Ibuku
memiliki tanah lapang yang luasnya tak terkira. Berhektar-hektar yang tak akan
mampu dibeli saudagar kaya manapun meski segala rumah, apartemen, mobil-mobil
mewah, dan segala dana investasinya dicurahkan untuk mendapatkannya.
Tanah
lapang yang begitu hijau dan asri itu tak dijualnya. Bahkan, pada anak-anaknya
pun Ibu tak mewariskannya barang secuil. Tiga anaknya ini selalu gagal dalam
usahanya mendapatkan tanah lapang milik Ibu, atau yang serupa dengan milik Ibu.

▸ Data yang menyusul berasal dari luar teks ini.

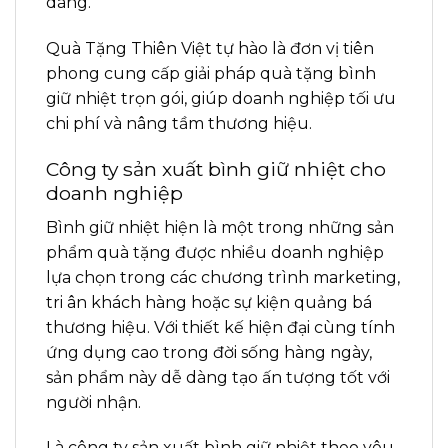
dàng.
Quà Tặng Thiên Việt tự hào là đơn vị tiên
phong cung cấp giải pháp quà tặng bình
giữ nhiệt trọn gói, giúp doanh nghiệp tối ưu
chi phí và nâng tầm thương hiệu.
Công ty sản xuất bình giữ nhiệt cho
doanh nghiệp
Bình giữ nhiệt hiện là một trong những sản
phẩm quà tặng được nhiều doanh nghiệp
lựa chọn trong các chương trình marketing,
tri ân khách hàng hoặc sự kiện quảng bá
thương hiệu. Với thiết kế hiện đại cùng tính
ứng dụng cao trong đời sống hàng ngày,
sản phẩm này dễ dàng tạo ấn tượng tốt với
người nhận.
Là công ty sản xuất bình giữ nhiệt theo yêu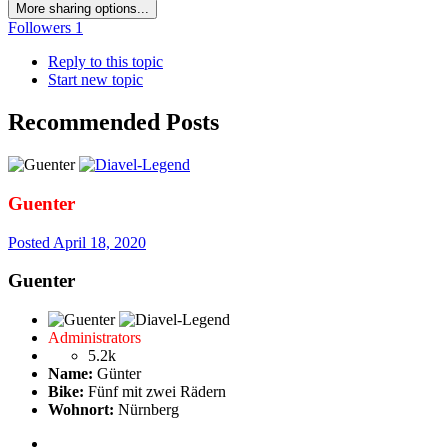
More sharing options...
Followers
1
Reply to this topic
Start new topic
Recommended Posts
Guenter
Posted
April 18, 2020
Guenter
Administrators
5.2k
Name:
Günter
Bike:
Fünf mit zwei Rädern
Wohnort:
Nürnberg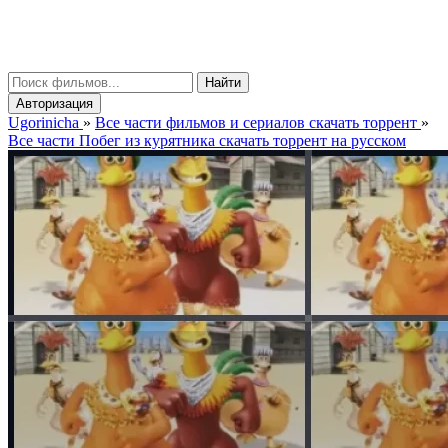
gorinicha
μ
Найти
Авторизация
Ugorinicha
»
Все части фильмов и сериалов скачать торрент
»
Все части Побег из курятника скачать торрент на русском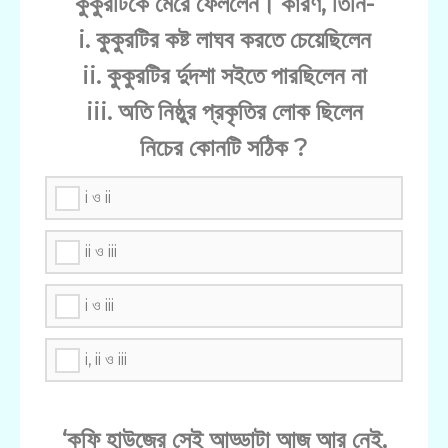
কুকুরটিকে মেরে ফেললেন। কারণ, তিনি-
i. কুকুরটির কষ্ট লাঘব করতে চেয়েছিলেন
ii. কুকুরটির র্দুদশা সইতে পারছিলেন না
iii. অতি নিষ্ঠুর প্রকৃতির লোক ছিলেন
নিচের কোনটি সঠিক ?
i ও ii
ii ও iii
i ও iii
i, ii ও iii
‘কফি হাউজের সেই আড্ডাটা আজ আর নেই,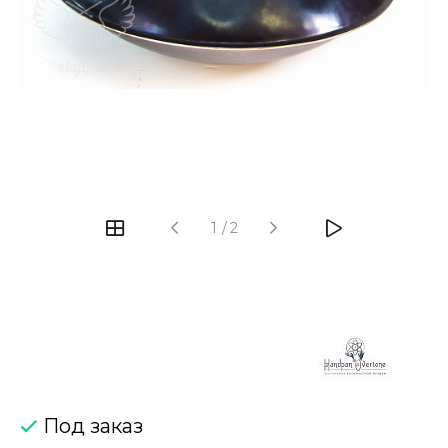
‹
›
1
/
2
Под заказ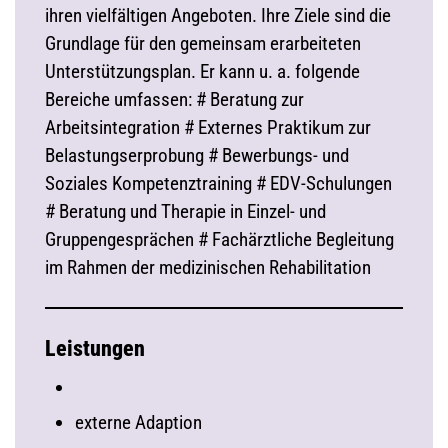
ihren vielfältigen Angeboten. Ihre Ziele sind die
Grundlage für den gemeinsam erarbeiteten
Unterstützungsplan. Er kann u. a. folgende
Bereiche umfassen: # Beratung zur
Arbeitsintegration # Externes Praktikum zur
Belastungserprobung # Bewerbungs- und
Soziales Kompetenztraining # EDV-Schulungen
# Beratung und Therapie in Einzel- und
Gruppengesprächen # Fachärztliche Begleitung
im Rahmen der medizinischen Rehabilitation
Leistungen
externe Adaption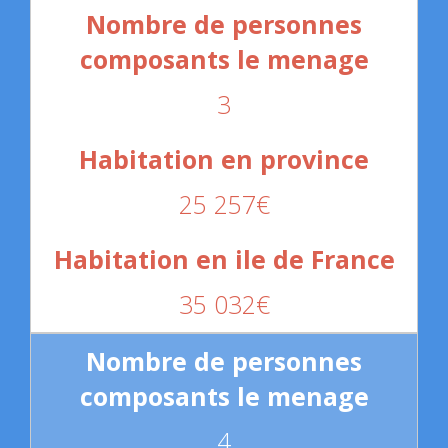
3
25 257€
35 032€
4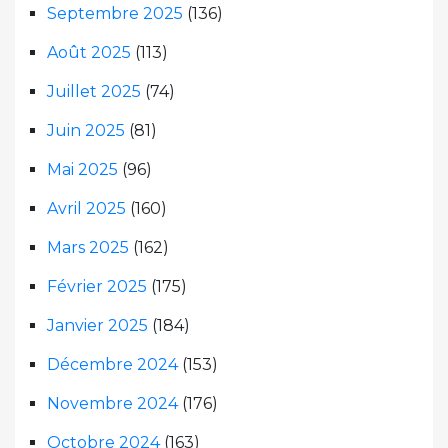
Septembre 2025
(136)
Août 2025
(113)
Juillet 2025
(74)
Juin 2025
(81)
Mai 2025
(96)
Avril 2025
(160)
Mars 2025
(162)
Février 2025
(175)
Janvier 2025
(184)
Décembre 2024
(153)
Novembre 2024
(176)
Octobre 2024
(163)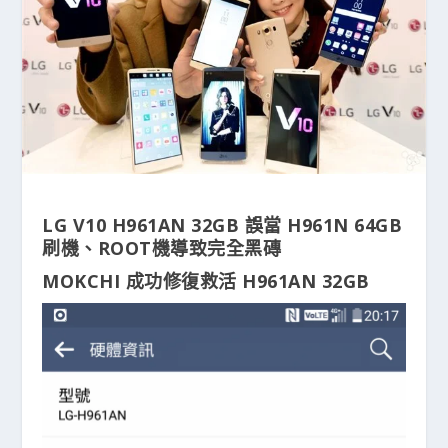
LG V10 H961AN 32GB 誤當 H961N 64GB
刷機、ROOT機導致完全黑磚
MOKCHI 成功修復救活 H961AN 32GB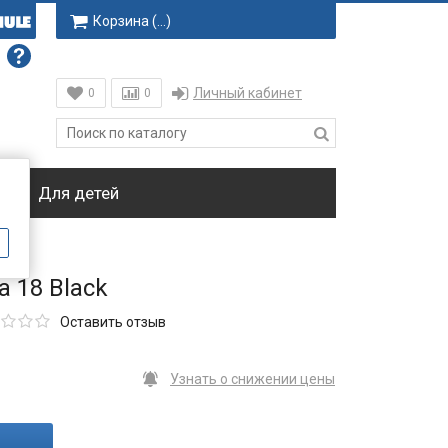
Корзина (
…
)
Личный кабинет
0
0
ки
Для детей
a 18 Black
Оставить отзыв
Узнать о снижении цены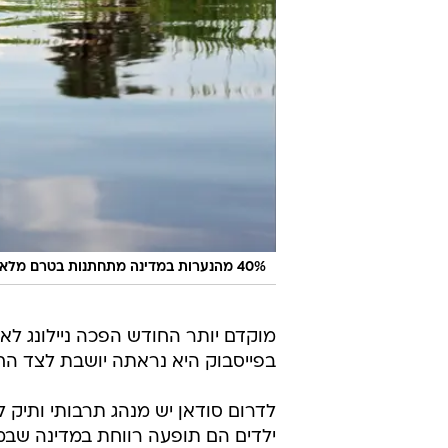
40% מהנערות במדינה מתחתנות בטרם מלאו להן 18. נערה משחקת בביצה במדינת המחוז ניל
מוקדם יותר החודש הפכה ניילונג ל
בפייסבוק היא נראתה יושבת לצד הח
לדרום סודאן יש מנהג תרבותי ותיק 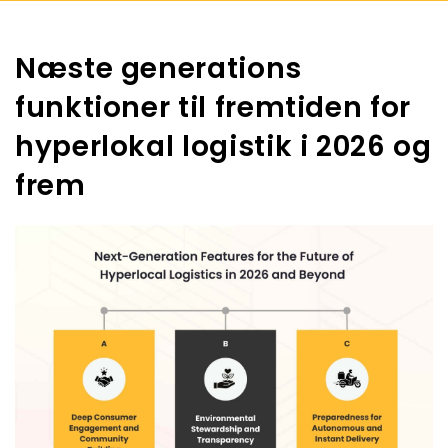
Næste generations
funktioner til fremtiden for
hyperlokal logistik i 2026 og
frem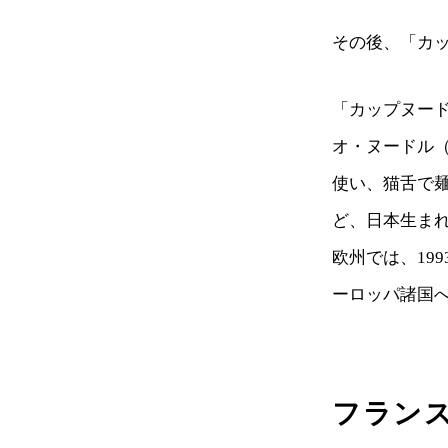
その後、「カ
「カップヌード
オ・ヌードル（C
使い、猫舌で
ど、日本生ま
欧州では、19
ーロッパ諸国
フラン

Entah karena kami terlahir dengan kutukan Dewa Langit, atau entah memang kami
tak layak mendapatkan harta beliau yang satu itu. Yang jelas, bukan karena Ibu
yang terlalu pelit pada anak sendiri.
Tanah
lapang itu, selalu dibawanya ke mana-mana. Ibu tak pernah takut tanahnya
dicuri, tapi memang itu adalah tanah ajaib yang selalu menyertai Ibu. Aku bisa
melihat bagaimana Ibu menyertakan tanah lapang itu dalam hari-hari Ibu. Aku
bisa melihat bagaimana Ibu selalu bisa mengisyaratkan bahwa tanah lapang itu
begitu penting dimilikinya, juga bagaimana Ibu menaruh harap agar kelak
anak-anaknya pula dapat memiliki harta semahal yang dimiliki Ibu.
Tanah
lapang itu, tak akan kautemukan di sejauh mata memandang. Karena Ibuku
mengemasnya di dalam dadanya. Tanah lapang tempat bermukim sejuta rela dan
ikhlas pada setiap uji coba dari Tuhan. Juga tanah lapang yang begitu luas
menyediakan sabar dan maaf menghadapi kenakalan anak-anaknya.
Ibuku
sangat kaya, bukan?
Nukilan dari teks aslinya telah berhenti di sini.